4. En premier lieu, aux termes du 2 de l'article 38 du code général des impôts, applicable en matière d'impôt sur les sociétés en vertu de l'article 209 du même code : " Le bénéfice net est constitué par la différence entre les valeurs de l'actif net à la clôture et à l'ouverture de la période dont les résultats doivent servir de base à l'impôt diminuée des suppléments d'apport et augmentée des prélèvements effectués au cours de cette période par l'exploitant ou par les associés. L'actif net s'entend de l'excédent des valeurs d'actif sur le total formé au passif par les créances des tiers, les amortissements et les provisions justifiés ". Pour l'application de ces dispositions, il y a lieu de prendre en compte, pour la détermination de l'actif net à la clôture de l'exercice, toutes les dettes qui sont mises à la charge de la société envers des tiers si ces dettes sont, à la date de la clôture de l'exercice, certaines dans leur principe et dans leur montant. Il appartient au contribuable de justifier, par la production de tous éléments suffisamment précis, l'inscription d'une dette au passif du bilan de son entreprise.

5. L'administration fiscale a constaté à l'ouverture de l'exercice 2012 une dette de 126 981 euros comptabilisée au passif du compte 451515 " compte courant d'associé Ingenor Littoral ". Cette écriture a été réintégrée au bilan de clôture de l'exercice 2012, premier exercice non prescrit.
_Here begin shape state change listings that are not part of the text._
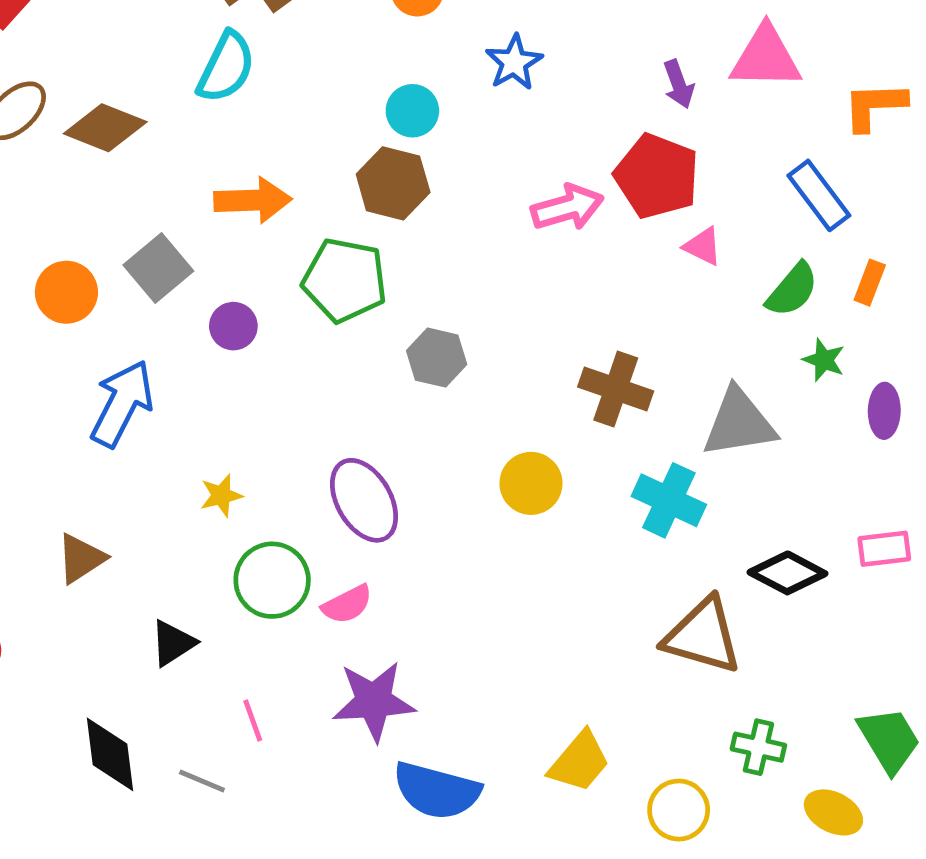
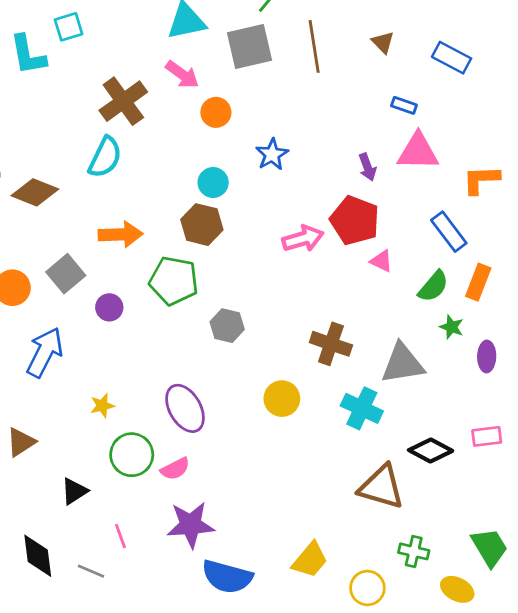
orange rectangle: (870, 283) -> (478, 282), size x1.4

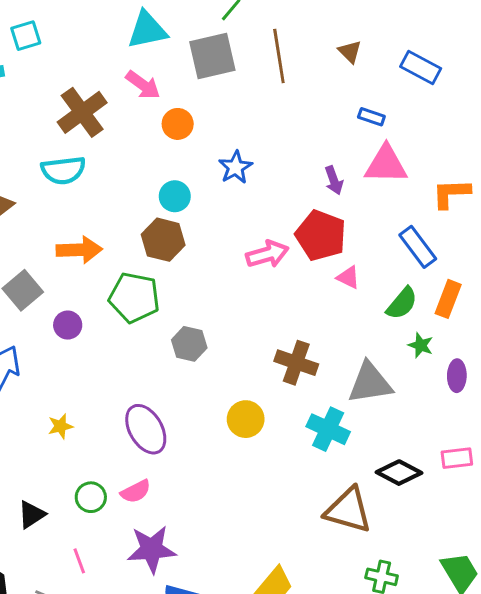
cyan semicircle: (105, 157) -> (63, 170), turned 57
green circle: (132, 455) -> (91, 497), moved, size x0.7

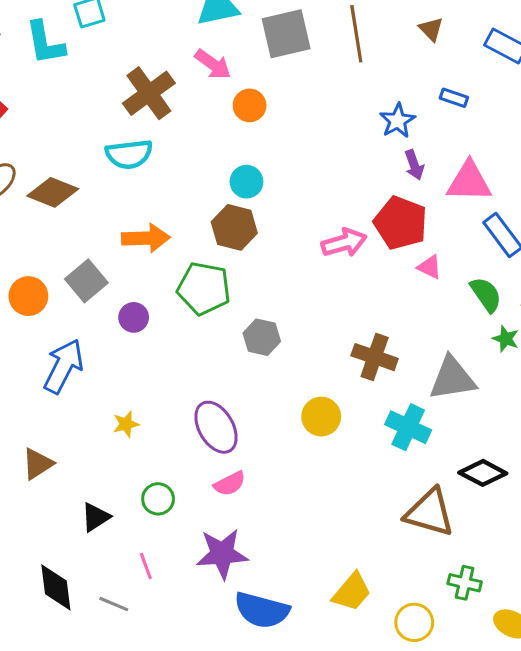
pink triangle: (386, 164) -> (469, 182), moved
blue star: (235, 167) -> (397, 121), moved
green semicircle: (402, 303) -> (486, 295), turned -75
pink semicircle: (136, 491) -> (230, 484), moved

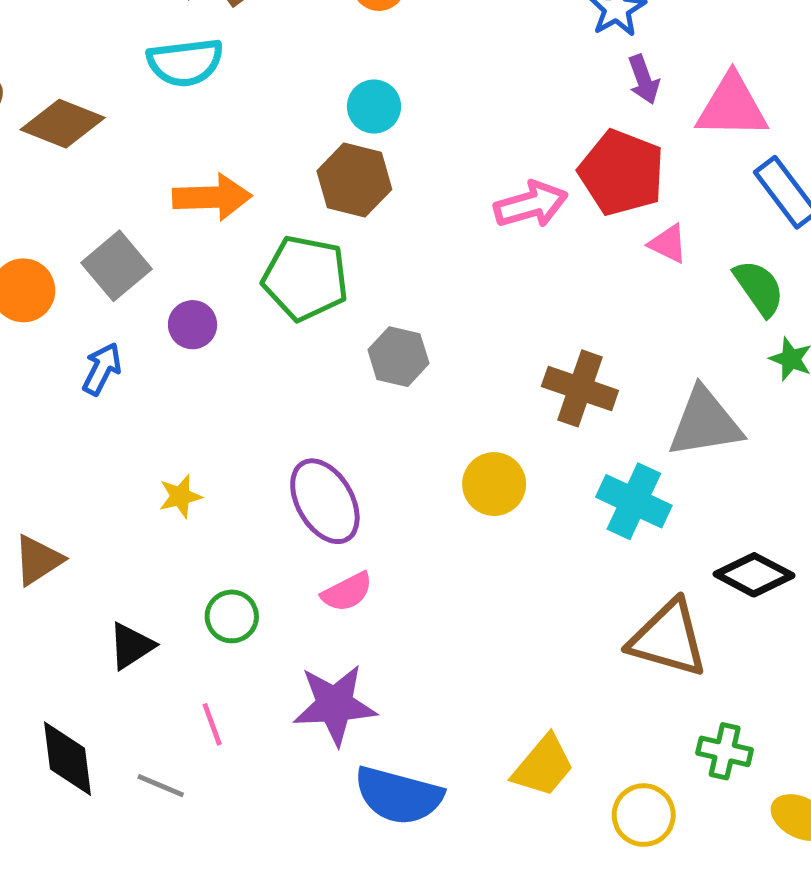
blue arrow: (63, 366) -> (102, 369), moved, size x0.6

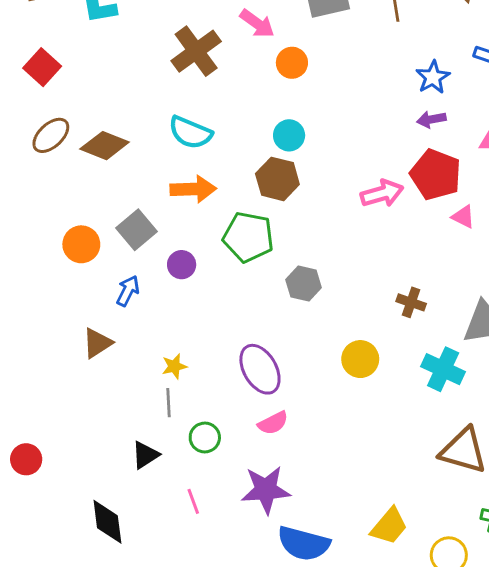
cyan semicircle: (185, 62) -> (190, 132), moved, turned 30
purple arrow: (644, 79) -> (431, 119), moved, turned 100
brown cross: (580, 388) -> (411, 302), size x0.7
brown triangle: (38, 560) -> (97, 343), moved
gray line: (161, 786) -> (168, 403), moved, turned 64

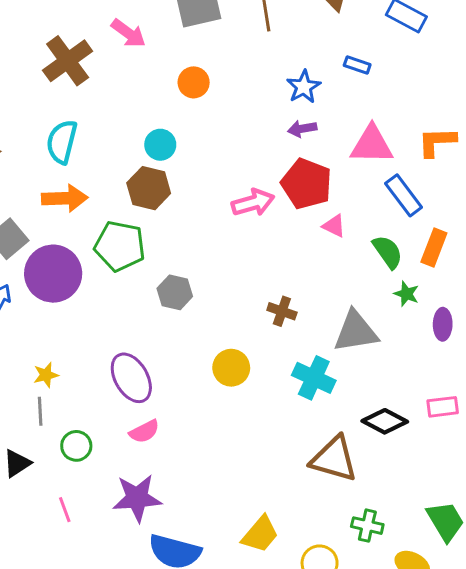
orange circle: (292, 63) -> (194, 82), moved
cyan semicircle: (190, 132) -> (62, 142), turned 81
purple circle: (182, 265) -> (53, 274), size x2.0

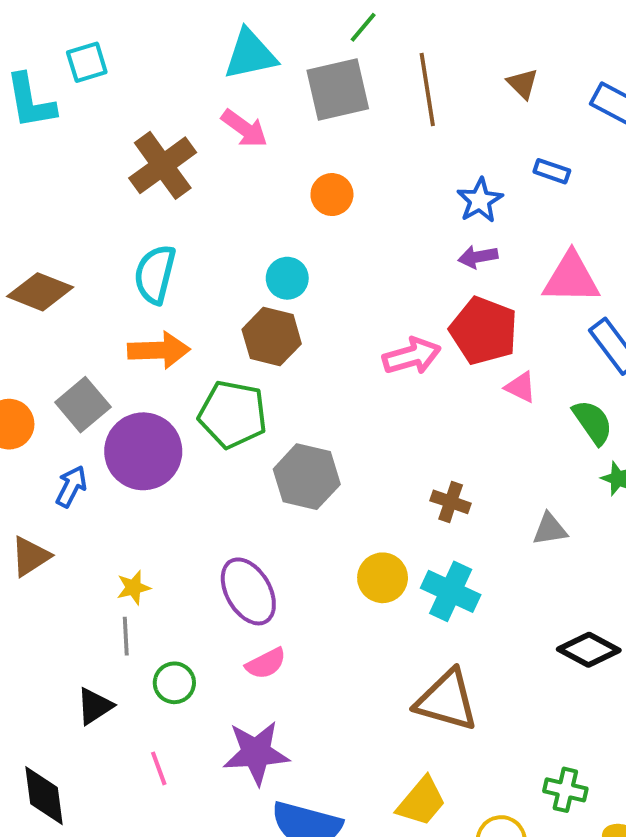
gray hexagon: (175, 292) -> (307, 477), size x1.4
gray triangle: (356, 331) -> (550, 529), size x0.6
cyan cross: (314, 378) -> (451, 591), moved
brown triangle: (334, 459) -> (447, 700), moved

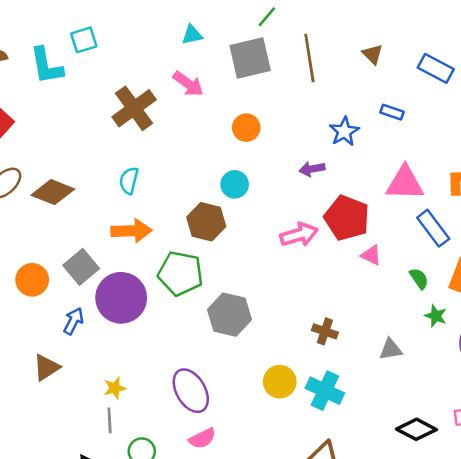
cyan triangle: (250, 54) -> (192, 35), size x0.6
purple arrow: (478, 257) -> (312, 169), moved
cyan semicircle: (155, 274) -> (129, 181), size x0.7
cyan circle: (287, 278) -> (235, 184), moved
green semicircle: (593, 422) -> (419, 278), size x0.7

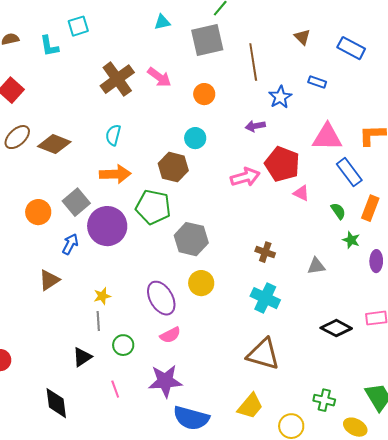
brown line: (309, 58) -> (253, 62), moved
cyan L-shape: (46, 66) -> (49, 46), size x0.7
pink arrow: (188, 84) -> (159, 77), moved
yellow circle: (280, 382) -> (201, 283), moved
En se bornant à produire des écritures comptables établies par elle-même non assorties de pièces justificatives de nature à en étayer le contenu, la société requérante n'établit pas l'existence d'une dette contractée à l'égard de la société Ingenor Littoral. Elle ne l'établit pas non plus en se prévalant de ce que l'administration n'établirait pas la disparition de cette dette, en invoquant des considérations générales sur la nécessité de rembourser des dettes contractées à l'égard d'actionnaires ou à faire état de la plausibilité de la dette en cause et des difficultés à réunir des documents permettant d'attester de la réalité d'opérations anciennes. Aucun élément ne permettant de constater l'existence de la dette litigieuse à la clôture du premier exercice non prescrit, le moyen tiré de ce que cette dette ne pourrait être réintégrée au résultat de l'intéressée qu'au moment de la dissolution de sa filiale ne peut qu'être écarté. La circonstance que la dette ne figure plus au passif du bilan de la société requérante de l'exercice clos en 2022 n'est pas de nature à remettre en cause le bien-fondé de sa réintégration au bilan de clôture du premier exercice non prescrit à la date où le rehaussement a été notifié.

6. En second lieu, aux termes de l'article 39 du code général des impôts, applicable en matière d'impôt sur les sociétés en vertu de l'article 209 de ce code : " Le bénéfice net est établi sous déduction de toutes charges, celles-ci comprenant, (...), notamment : (...) / 5° Les provisions constituées en vue de faire face à des pertes ou charges nettement précisées et que des événements en cours rendent probables, à condition qu'elles aient été effectivement constatées dans les écritures de l'exercice (...) ". D'une part, une entreprise peut valablement porter en provision et déduire des bénéfices imposables d'un exercice des sommes correspondant à des pertes ou charges qui ne seront supportées qu'ultérieurement par elle, à la condition que ces pertes ou charges soient nettement précisées quant à leur nature et susceptibles d'être évaluées avec une approximation suffisante, qu'elles apparaissent comme probables eu égard aux circonstances constatées à la date de clôture de l'exercice et qu'elles se rattachent aux opérations de toute nature déjà effectuées à cette date par l'entreprise. D'autre part, pour les redressements qui portent sur des provisions, il appartient, au préalable, au contribuable de justifier, non seulement du montant des sommes correspondantes, mais de la correction de leur inscription en comptabilité, c'est-à-dire du principe même de leur déductibilité.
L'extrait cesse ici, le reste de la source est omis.